Career Change, Conversion, Morphing and Mending

Paths change.  Like jobs, choices of faith persuasions. 

More.

Hearts do also.

People are like that.

Unless they're satisfied, they move, search and seek something, Someone else.

Take, for example, the Trappist Father Thomas Merton born in France.  His parents, he notes, did not like the Protestant cenacles in France.  Hid dad died a good Anglican, Merton notes.

Tom Merton protested the liberal teaching he received at Oakham School in an Anglican school in England.  It had no substance, and "I proudly assumed that this was the case with all religions, and obstinately set my face against all churches."

Until 1938 Merton "gradually passed from being anti-clerical and became a complete unbeliever," by his own admission in his, "A Life in Letters."

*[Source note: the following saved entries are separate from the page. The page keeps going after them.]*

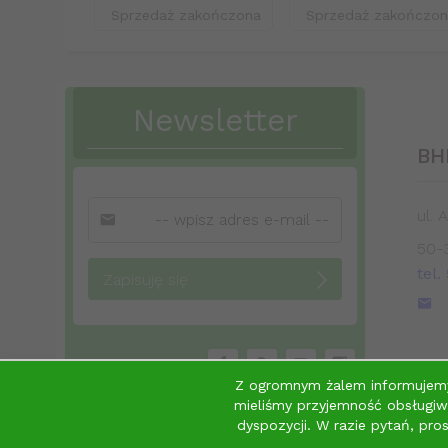
Sprzedaż zakończona
Sprzedaż zakończo
Newsletter
BH
ul. 
50-
tel.
Zapisuję się
Social media
Z ogromnym żalem informujem
mieliśmy przyjemność obsługiwa
dyspozycji. W razie pytań, pr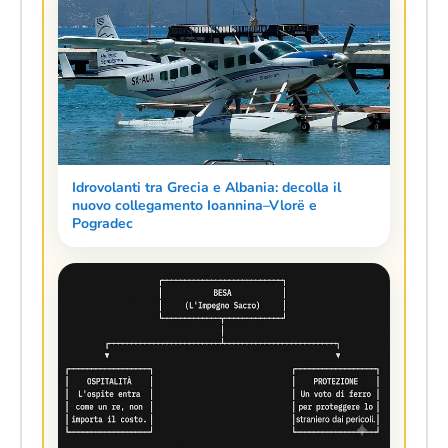
Idrovolanti tra Grecia e Albania: decolla il
nuovo collegamento Ioannina–Vlorë e
Pogradec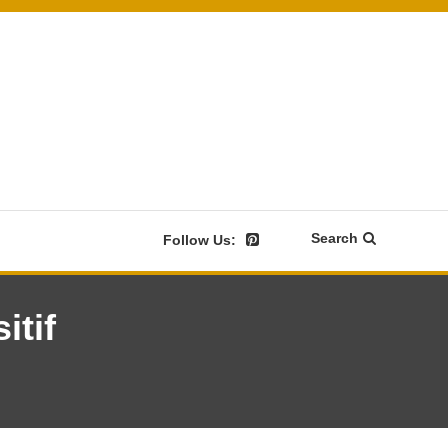
Search
Follow Us:
itif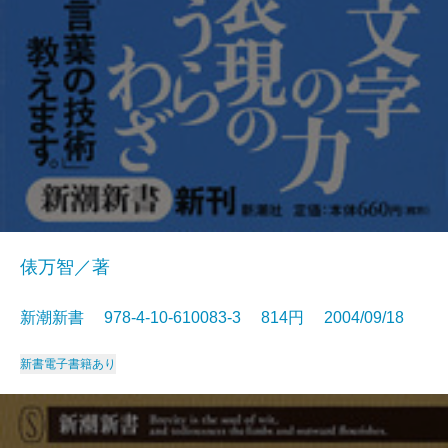
俵万智／著
新潮新書 978-4-10-610083-3 814円 2004/09/18
新書
電子書籍あり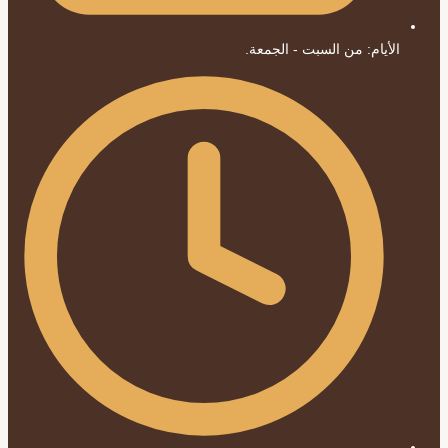
الأيام: من السبت - الجمعة.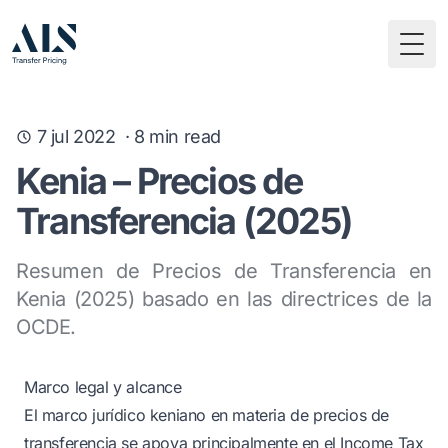
Togg
7 jul 2022
·
8
min read
Kenia – Precios de
Transferencia (2025)
Resumen de Precios de Transferencia en
Kenia (2025) basado en las directrices de la
OCDE.
Marco legal y alcance
El marco jurídico keniano en materia de precios de
transferencia se apoya principalmente en el Income Tax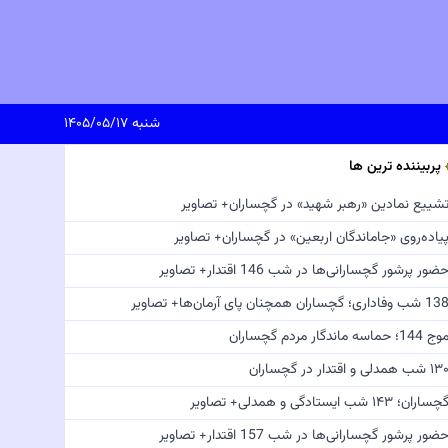
شنبه ۱۴۰۵/۰۵/۱۷
پربیننده ترین ها
شییع نمادین «رهبر شهید» در گچساران+ تصاویر
یاده‌روی «جاماندگان اربعین» در گچساران+ تصاویر
ضور پرشور گچسارانی‌ها در شب 146 اقتدار+ تصاویر
 شب وفاداری؛ گچساران همچنان پای آرمان‌ها+ تصاویر
ج 144؛ حماسه ماندگار مردم گچساران
 شب همدلی و اقتدار در گچساران
چساران؛ ۱۴۳ شب ایستادگی و همدلی+ تصاویر
ضور پرشور گچسارانی‌ها در شب 157 اقتدار+ تصاویر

Merton confesses that his path was disastrous:  "My only concern was with earthly thing: thinking myself passionately devoted to justice and liberty I began to take an interest in atheistic communism, and, for a while, I held the doctrines of radicalism, concerning religious institutions: namely that they were purely the result of social and historical forces and, however well-meaning their adherents, they were nothing more than social groups, which the rich made us of to oppress the poor!"

Amid his confusion, he studied Jacques Maritain, and, began to go to Mass at Corpus Christi Church in New York and was baptized Nov. 16, 1938.

Eventually, Merton chose a life of quiet solitude as a Trappist monk in Gethsemane, Kentucky, a favorite place of mine for retreat and reflection.